Une entreprise face à l’accroissement temporaire de son activité ou se voyant confier un chantier avec une demande spécifique à laquelle elle ne peut pas répondre peut recourir à de la sous-traitance.
Qu’est-ce que la sous-traitance ?
La sous-traitance est définie par l’article 1er de la loi du 31 décembre 1975. Il s’agit de la réalisation d’une prestation de service que l’entrepreneur (donneur d’ordre) s’est vu confier par un client (maître d’ouvrage) et qu’il n’est pas en mesure de réaliser lui-même. Il va alors confier cette mission à une autre entreprise ou un autre entrepreneur (sous-traitant).

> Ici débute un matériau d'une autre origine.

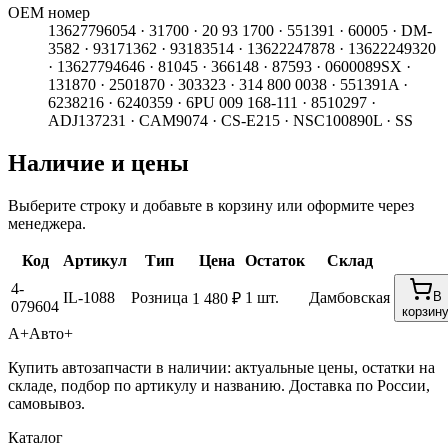
ОЕМ номер
13627796054 · 31700 · 20 93 1700 · 551391 · 60005 · DM-
3582 · 93171362 · 93183514 · 13622247878 · 13622249320
· 13627794646 · 81045 · 366148 · 87593 · 0600089SX ·
131870 · 2501870 · 303323 · 314 800 0038 · 551391A ·
6238216 · 6240359 · 6PU 009 168-111 · 8510297 ·
ADJ137231 · CAM9074 · CS-E215 · NSC100890L · SS
Наличие и цены
Выберите строку и добавьте в корзину или оформите через
менеджера.
Код
Артикул
Тип
Цена
Остаток
Склад
4-
IL-1088
Розница
1 шт.
Дамбовская
В
1 480 ₽
079604
корзин
А+
Авто+
Купить автозапчасти в наличии: актуальные цены, остатки на
складе, подбор по артикулу и названию. Доставка по России,
самовывоз.
Каталог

Ce contrat est fortement marqué par l’indépendance et l’autonomie du sous-traitant. À défaut, ce dernier est en réalité placé dans un lien de subordination vis-à-vis de l’entreprise principale. Le contrat peut être requalifié en contrat de travail.
Recourir à la sous-traitance permet un gain de temps, une réduction des coûts et d’obtenir un chantier dans des compétences diverses. A contrario, cela implique une sorte de dépendance ainsi que l’impact du travail négatif du sous-traitant sur l’image de l’entreprise principale lui ayant confié sa mission.
Pour contrer ces inconvénients, un contrôle de la qualité de son travail ainsi qu’une communication efficace sont nécessaires. De même, la rédaction d’un contrat est fortement conseillée. Si ce dernier est à durée indéterminée, il pourra être rompu à tout moment, tandis qu’en présence d’un contrat à durée déterminée, il pourra être rompu d’un commun accord.
Toutefois, la rupture brutale pourra être indemnisée. Depuis une loi du 15 mai 2001, la durée du préavis doit tenir compte de la durée de la relation commerciale et respecter la durée minimale d’un préavis déterminée.
Le fonctionnement de la sous-traitance
Le contrat de sous-traitance va impliquer des obligations à l’égard du sous-traitant et du donneur d’ordre.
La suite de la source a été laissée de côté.